爵位と獣人部隊
2/1 最後の獣人部隊とソフィアの別れの部分を少し修正しました。
ルーフェン伯爵は、内心僕が"勇者"だと思っていた。そこで王国に取り込もうといろいろと画策を行っていたのだった。
しかし、僕は"勇者"では無いと否定した。そのことで、ルーフェン伯爵はガッカリしたのだった。
でもよく考えると、僕が"勇者"であれば、この大陸に再び魔王かそれに準ずる危機が訪れようとしている事になる。"勇者"で無いことで、そんな危機が訪れないことが分かったのだから、伯爵はホッとした心境でもあったのだ。
謁見の間は解放された。だが、僕達は後宮に続く扉を開けて先に進むことはできない。それが許されるのは、王家の者と、ごく少数の侍女達だけある。

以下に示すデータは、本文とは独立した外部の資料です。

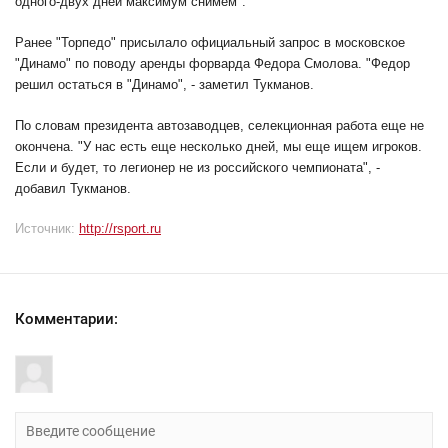
одного-двух дней максимум снимем".
Ранее "Торпедо" присылало официальный запрос в московское
"Динамо" по поводу аренды форварда Федора Смолова. "Федор
решил остаться в "Динамо", - заметил Тукманов.
По словам президента автозаводцев, селекционная работа еще не
окончена. "У нас есть еще несколько дней, мы еще ищем игроков.
Если и будет, то легионер не из российского чемпионата", -
добавил Тукманов.
Источник:
http://rsport.ru
Комментарии:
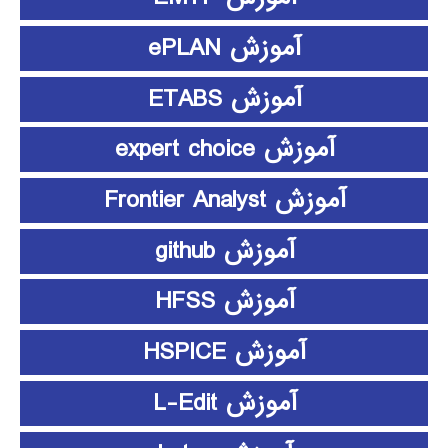
آموزش ePLAN
آموزش ETABS
آموزش expert choice
آموزش Frontier Analyst
آموزش github
آموزش HFSS
آموزش HSPICE
آموزش L-Edit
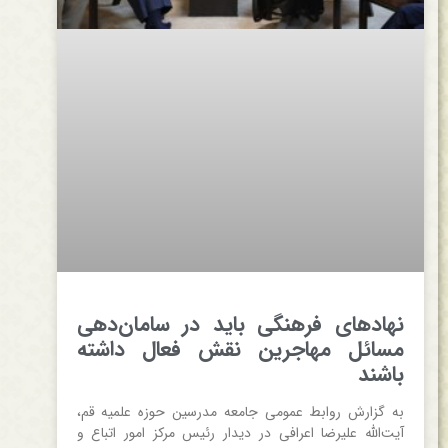
نهادهای فرهنگی باید در سامان‌دهی
مسائل مهاجرین نقش فعال داشته
باشند
به گزارش روابط عمومی جامعه مدرسین حوزه علمیه قم،
آیت‌الله علیرضا اعرافی در دیدار رئیس مرکز امور اتباع و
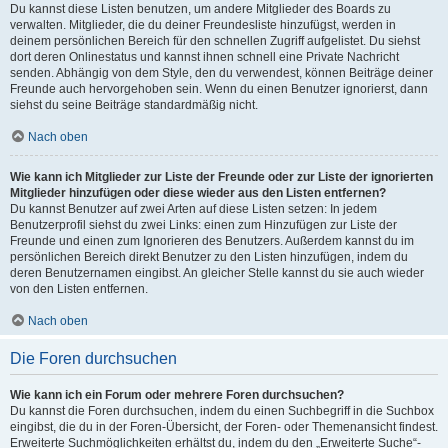
Du kannst diese Listen benutzen, um andere Mitglieder des Boards zu
verwalten. Mitglieder, die du deiner Freundesliste hinzufügst, werden in
deinem persönlichen Bereich für den schnellen Zugriff aufgelistet. Du siehst
dort deren Onlinestatus und kannst ihnen schnell eine Private Nachricht
senden. Abhängig von dem Style, den du verwendest, können Beiträge deiner
Freunde auch hervorgehoben sein. Wenn du einen Benutzer ignorierst, dann
siehst du seine Beiträge standardmäßig nicht.
Nach oben
Wie kann ich Mitglieder zur Liste der Freunde oder zur Liste der ignorierten
Mitglieder hinzufügen oder diese wieder aus den Listen entfernen?
Du kannst Benutzer auf zwei Arten auf diese Listen setzen: In jedem
Benutzerprofil siehst du zwei Links: einen zum Hinzufügen zur Liste der
Freunde und einen zum Ignorieren des Benutzers. Außerdem kannst du im
persönlichen Bereich direkt Benutzer zu den Listen hinzufügen, indem du
deren Benutzernamen eingibst. An gleicher Stelle kannst du sie auch wieder
von den Listen entfernen.
Nach oben
Die Foren durchsuchen
Wie kann ich ein Forum oder mehrere Foren durchsuchen?
Du kannst die Foren durchsuchen, indem du einen Suchbegriff in die Suchbox
eingibst, die du in der Foren-Übersicht, der Foren- oder Themenansicht findest.
Erweiterte Suchmöglichkeiten erhältst du, indem du den „Erweiterte Suche“-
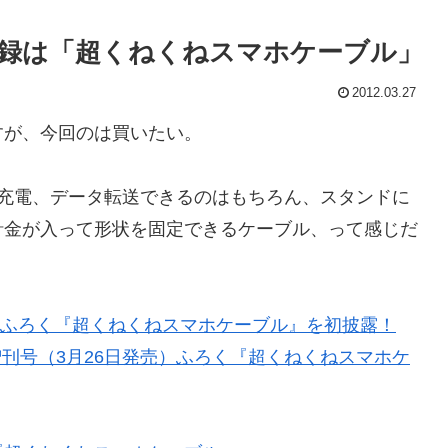
付録は「超くねくねスマホケーブル」
2012.03.27
が、今回のは買いたい。
ど、充電、データ転送できるのはもちろん、スタンドに
針金が入って形状を固定できるケーブル、って感じだ
売）ふろく『超くねくねスマホケーブル』を初披露！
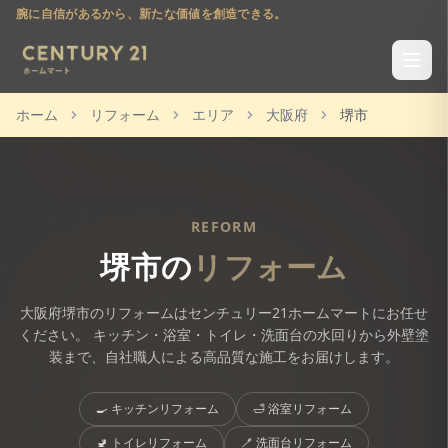
腕に自信があるから、新たな価値を創造できる。
ホーム
リフォーム
エリア
大阪府
堺市
REFORM
堺市
の
リフォーム
大阪府
堺市
のリフォームはセンチュリー21ホームマートにお任せ
ください。 キッチン・浴室・トイレ・洗面台の水回りから外壁塗
装まで、自社職人による高品質な施工をお届けします。
🍳
キッチンリフォーム
🛁
浴室リフォーム
🚽
トイレリフォーム
🪥
洗面台リフォーム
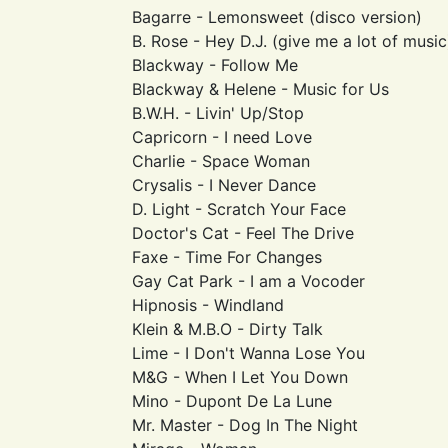
Bagarre - Lemonsweet (disco version)
B. Rose - Hey D.J. (give me a lot of music
Blackway - Follow Me
Blackway & Helene - Music for Us
B.W.H. - Livin' Up/Stop
Capricorn - I need Love
Charlie - Space Woman
Crysalis - I Never Dance
D. Light - Scratch Your Face
Doctor's Cat - Feel The Drive
Faxe - Time For Changes
Gay Cat Park - I am a Vocoder
Hipnosis - Windland
Klein & M.B.O - Dirty Talk
Lime - I Don't Wanna Lose You
M&G - When I Let You Down
Mino - Dupont De La Lune
Mr. Master - Dog In The Night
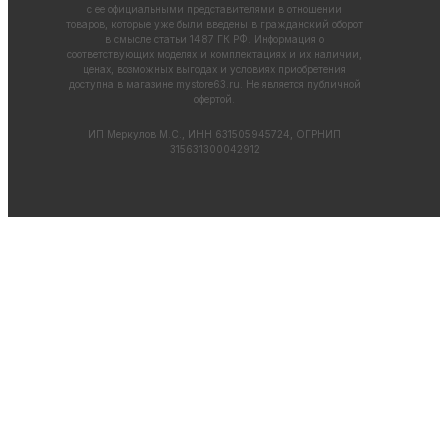
с ее официальными представителями в отношении
товаров, которые уже были введены в гражданский оборот
в смысле статьи 1487 ГК РФ. Информация о
соответствующих моделях и комплектациях и их наличии,
ценах, возможных выгодах и условиях приобретения
доступна в магазине
mystore63.ru
. Не является публичной
офертой.
ИП Меркулов М.С., ИНН 631505945724, ОГРНИП
315631300042912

現在全ての侍女達は、ウード四世と一緒に後宮にいる。そのため、ウード四世に出てきて欲しいと伝えることができない。
それに気付いた近衛騎士団長が、慌てて通信の魔法道具のある部屋まで戻り、ウード四世に謁見の間の解放を知らせたのだった。
ウード四世は、謁見の間に入ってくるとルーフェン伯爵の元に駆け寄ってきた。ルーフェン伯爵と僕は、膝をついて、ウード四世を出迎えた。
「おお、ルーフェンよ無事であったか。王宮の外に治療に向かったと聞いたが、心配しておったぞ」
「御心配をおかけして申し訳ありませんでした。"大地の女神"の教会にて神聖魔法の治療を受けることができ、王宮に戻って参りました。
…ところで国王陛下、ウーゴ配下の獣人部隊が王都に進軍して来るとの情報はお聞きでしょうか。
現在王都には獣人部隊に対抗するだけの戦力がありません。砦から兵を集める時間を稼ぐために王都の門を閉じる必要がございます。
至急王都の門を閉じる許可書の発行をお願いできますでしょうか」
「国王陛下、この許可書に王印をいただけますでしょうか」
いつの間にか僕達の後ろに控えていたグレースが、王都の門を閉じるための許可書をウード四世に差し出していた。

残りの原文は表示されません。